Fallon (b.1998) has been named the winner of the 2025 John Moore’s Painting Prize, becoming the youngest artist to win the prestigious award. He will have a solo exhibition at the Walker Art Gallery in 2026. In 2024, he was part of Louise Giovanelli’s Apollo Painting School programme and in 2025 the subsequent group show at Alice Amati. In 2025 he had a duo show with Jack Ginno, Here or There or Elsewhere at Heaven 11, Manchester. He was the 2023 Artist in Residence at Joya: AiR, in southeastern Spain. He has exhibited in a number of group shows across the UK, including HOME, Manchester; The FG Gallery, Cheshire; and Boomer Gallery, London.

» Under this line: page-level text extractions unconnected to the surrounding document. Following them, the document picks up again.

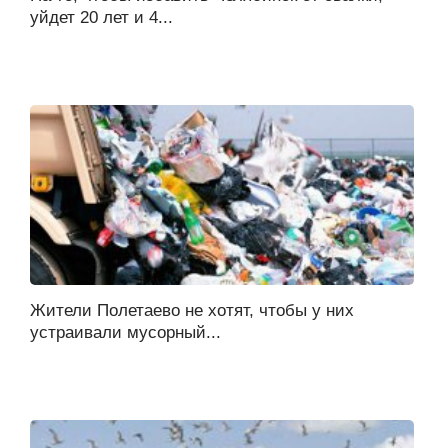
уйдет 20 лет и 4...
Жители Полетаево не хотят, чтобы у них
устраивали мусорный...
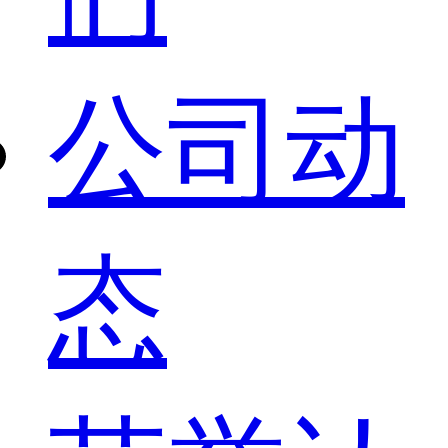
公司动
态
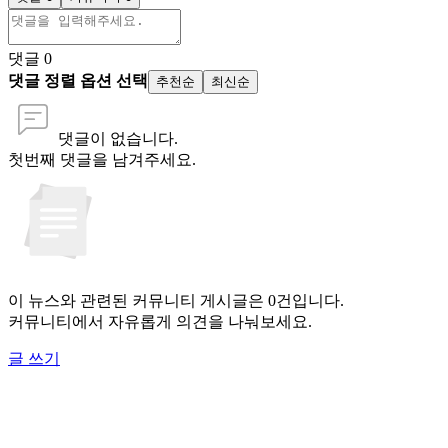
댓글
0
댓글 정렬 옵션 선택
추천순
최신순
댓글이 없습니다.
첫번째 댓글을 남겨주세요.
이 뉴스와 관련된 커뮤니티 게시글은 0건입니다.
커뮤니티에서 자유롭게 의견을 나눠보세요.
글 쓰기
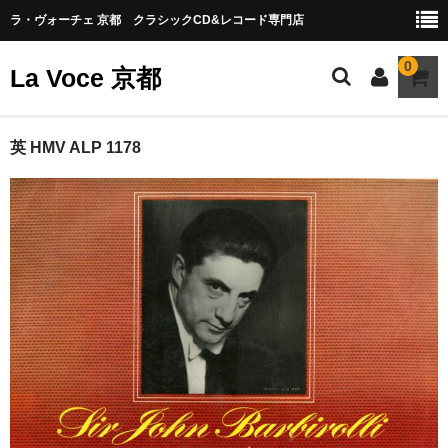
ラ・ヴォーチェ 京都 クラシックCD&レコード専門店
0
La Voce 京都
CATALOG LP
英 HMV ALP 1178
New arrival
交響曲・管弦楽曲
協奏曲
室内楽曲
器楽曲
声楽曲
合唱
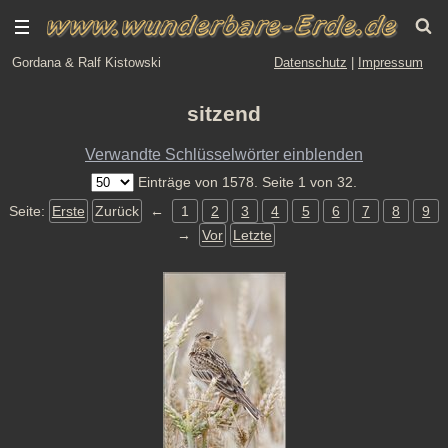
Gordana & Ralf Kistowski
Datenschutz
|
Impressum
sitzend
Verwandte Schlüsselwörter einblenden
Einträge von 1578. Seite 1 von 32.
Seite:
Erste
Zurück
←
1
2
3
4
5
6
7
8
9
→
Vor
Letzte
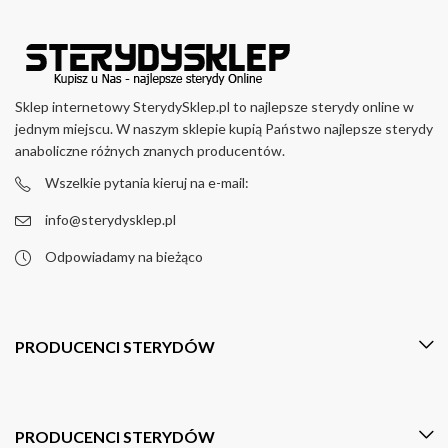
Sklep internetowy SterydySklep.pl to najlepsze sterydy online w
jednym miejscu. W naszym sklepie kupią Państwo najlepsze sterydy
anaboliczne różnych znanych producentów.
Wszelkie pytania kieruj na e-mail:
info@sterydysklep.pl
Odpowiadamy na bieżąco
PRODUCENCI STERYDÓW
PRODUCENCI STERYDÓW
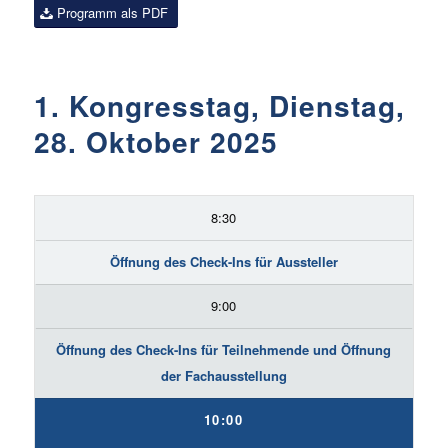
Programm als PDF
1. Kongresstag, Dienstag,
28. Oktober 2025
8:30
Öffnung des Check-Ins für Aussteller
9:00
Öffnung des Check-Ins für Teilnehmende und Öffnung
der Fachausstellung
10:00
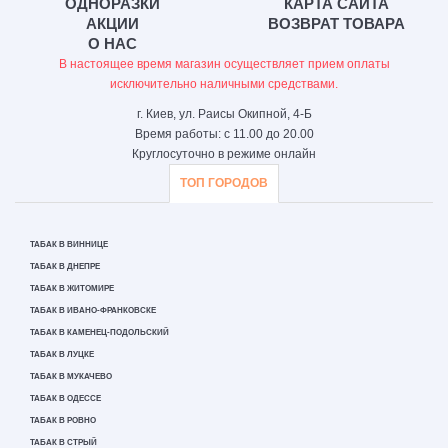
ОДНОРАЗКИ
КАРТА САЙТА
АКЦИИ
ВОЗВРАТ ТОВАРА
О НАС
В настоящее время магазин осуществляет прием оплаты
исключительно наличными средствами.
г. Киев, ул. Раисы Окипной, 4-Б
Время работы: с 11.00 до 20.00
Круглосуточно в режиме онлайн
ТОП ГОРОДОВ
ТАБАК В ВИННИЦЕ
ТАБАК В ДНЕПРЕ
ТАБАК В ЖИТОМИРЕ
ТАБАК В ИВАНО-ФРАНКОВСКЕ
ТАБАК В КАМЕНЕЦ-ПОДОЛЬСКИЙ
ТАБАК В ЛУЦКЕ
ТАБАК В МУКАЧЕВО
ТАБАК В ОДЕССЕ
ТАБАК В РОВНО
ТАБАК В СТРЫЙ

Gibbons’ (b. 1935) first solo exhibition in the US opened at White Columns in 2024. She was featured in the blockbuster touring show Women in Revolt! Art and Activism in the UK 1970-1990, which originated at Tate Britain and toured to National Galleries Scotland (2023 - 2025). In 2023, Gibbons first monograph was published by 5b. Receiving early career success between the 1960s-1980s, she was the first living woman to have a solo exhibition at Glasgow's Third Eye Centre in 1975. In 2012 Lucy Stein staged two exhibitions including Gibbons, a group show, Strohwitwe, Glasgow and Lucy Stein: Manderley with Carole Gibbons: Paintings and Drawings at Gimpel Fils, London. Gibbons’ works are held in collections across the United Kingdom, in the National Galleries of Scotland, Edinburgh; City Art Centre, Edinburgh; Glasgow Museums; Inverness Museum and Art Gallery; Hunterian Art Gallery, Glasgow; Aberdeen Art Gallery; Low Parks Museum, Hamilton; The Argyll Collection, Oban; Leeds Museums and Galleries.

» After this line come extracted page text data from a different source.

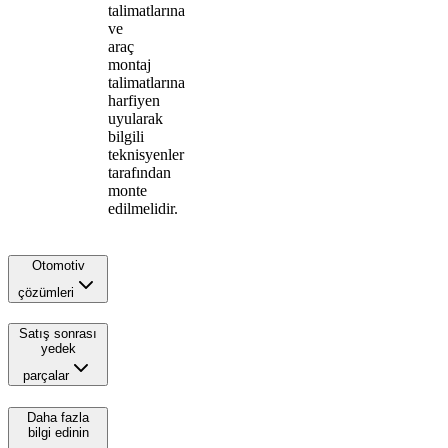
talimatlarına
ve
araç
montaj
talimatlarına
harfiyen
uyularak
bilgili
teknisyenler
tarafından
monte
edilmelidir.
Otomotiv
çözümleri
Satış sonrası
yedek
parçalar
Daha fazla
bilgi edinin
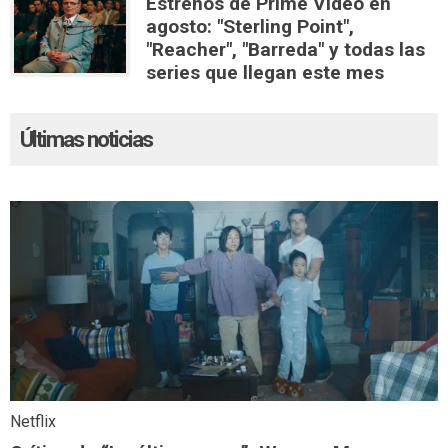
Estrenos de Prime Video en
agosto: "Sterling Point",
"Reacher", "Barreda" y todas las
series que llegan este mes
Últimas noticias
Netflix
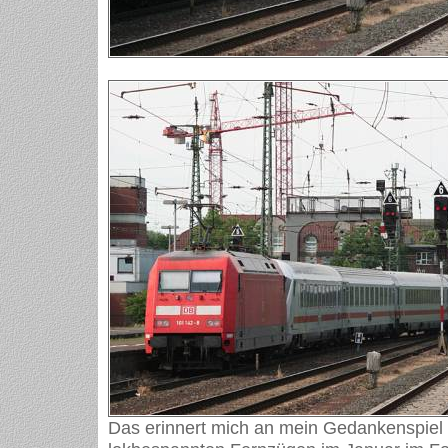
Das erinnert mich an mein Gedankenspiel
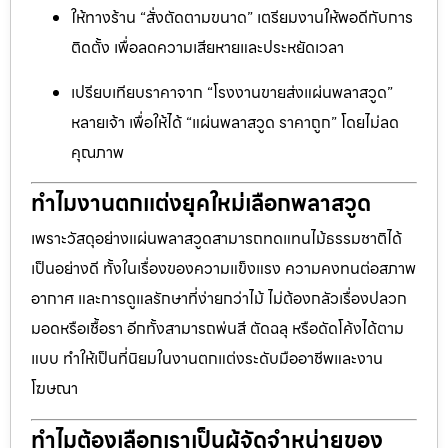
ให้ทางร้าน “สั่งตัดตามขนาด” เตรียมงานให้พอดีกับการ
ติดตั้ง เพื่อลดความเสียหายและประหยัดเวลา
เปรียบเทียบราคาจาก “โรงงานขายส่งแผ่นพลาสวูด”
หลายเจ้า เพื่อให้ได้ “แผ่นพลาสวูด ราคาถูก” โดยไม่ลด
คุณภาพ
ทำไมงานตกแต่งยุคใหม่เลือกพลาสวูด
เพราะวัสดุอย่างแผ่นพลาสวูดสามารถทดแทนไม้ธรรมชาติได้
เป็นอย่างดี ทั้งในเรื่องของความแข็งแรง ความคงทนต่อสภาพ
อากาศ และการดูแลรักษาที่ง่ายกว่าไม้ ไม่ต้องกลัวเรื่องปลวก
มอดหรือเชื้อรา อีกทั้งสามารถพ่นสี ตัดฉลุ หรือดัดโค้งได้ตาม
แบบ ทำให้เป็นที่นิยมในงานตกแต่งระดับมืออาชีพและงาน
โฆษณา
ทำไมต้องเลือกเราเป็นผู้จัดจำหน่ายของ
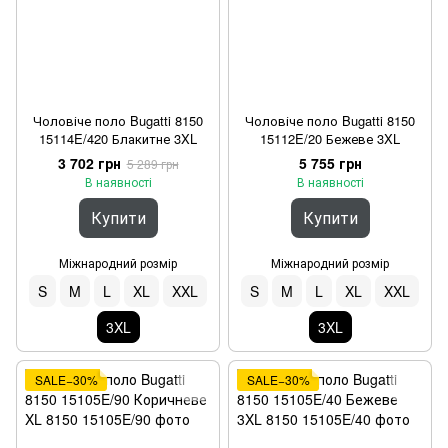
Чоловіче поло Bugatti 8150
Чоловіче поло Bugatti 8150
15114E/420 Блакитне 3XL
15112E/20 Бежеве 3XL
3 702 грн
5 755 грн
5 289 грн
В наявності
В наявності
Купити
Купити
Міжнародний розмір
Міжнародний розмір
S
M
L
XL
XXL
S
M
L
XL
XXL
3XL
3XL
SALE−30%
SALE−30%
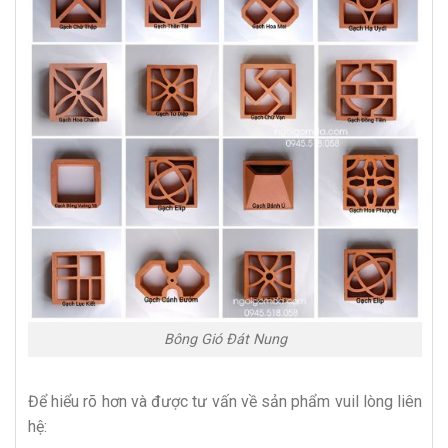
Bông Gió Đát Nung
Để hiểu rõ hơn và được tư vấn về sản phẩm vuil lòng liên
hệ:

Slee (b.1946) has had solo exhibitions at Tate St Ives; the Victoria and Albert Museum; Sainsbury Centre; Studio Voltaire; National Museum, Stockholm, Sweden; and more. His solo exhibition, Richard Slee: Mantlepiece Observations opened in 2021 at Bolton Museum, UK which toured to Hove Museum and Art Gallery, UK. He has been featured in group shows at Musée d’Art Moderne de Paris; Rian Design Museum, Sweden; The Fitzwilliam Museum, Cambridge, UK; Design Museum Den Bosch, the Netherlands; Somerset House, London, UK; Hayward Gallery, UK; Tate Liverpool, UK; Baltimore Museum of Art, UK; Whitechapel Gallery, UK and many more. Slee's work is represented in numerous collections world-wide, including British Council UK; Museum of Arts and Design, NY, USA; Los Angeles County Museum of Art, CA, USA; Museum of Modern Art, Kyoto, Japan; Shigaraki Ceramic Cultural Park, Japan; National Museum, Stockholm, Sweden; Stedelijk Museum, the Netherlands; The Art Institute of Chicago, IL, USA; and Victoria & Albert Museum, London, UK.

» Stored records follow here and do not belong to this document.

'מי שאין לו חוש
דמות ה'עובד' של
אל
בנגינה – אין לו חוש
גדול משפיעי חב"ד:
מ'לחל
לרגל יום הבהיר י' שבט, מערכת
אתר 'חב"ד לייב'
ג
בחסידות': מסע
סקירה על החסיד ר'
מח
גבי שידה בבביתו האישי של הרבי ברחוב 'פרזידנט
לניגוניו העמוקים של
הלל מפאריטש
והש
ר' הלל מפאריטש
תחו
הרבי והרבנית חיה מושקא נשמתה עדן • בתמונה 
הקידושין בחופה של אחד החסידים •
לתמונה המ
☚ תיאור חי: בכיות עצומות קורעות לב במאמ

Toppin (b.1987) was recently featured in group show Talisman curated by Gemma Rolls-Bentley with E-J Scott presented by Cardion Arts in partnership with The Museum of Transology (2025). He has also been included in A Feast For The Eyes at Guts Gallery, London (2024), The Witch Burns at Tin Man Art, The Fitzrovia Chapel (2024) and Tales from the Riverbank at Tin Man Art (2023). His work (I was a cliff, then a rock, then a stone, then a pebble, then sand, then a) Pearl (2023-2024) is currently featured on a billboard in Dalston, London.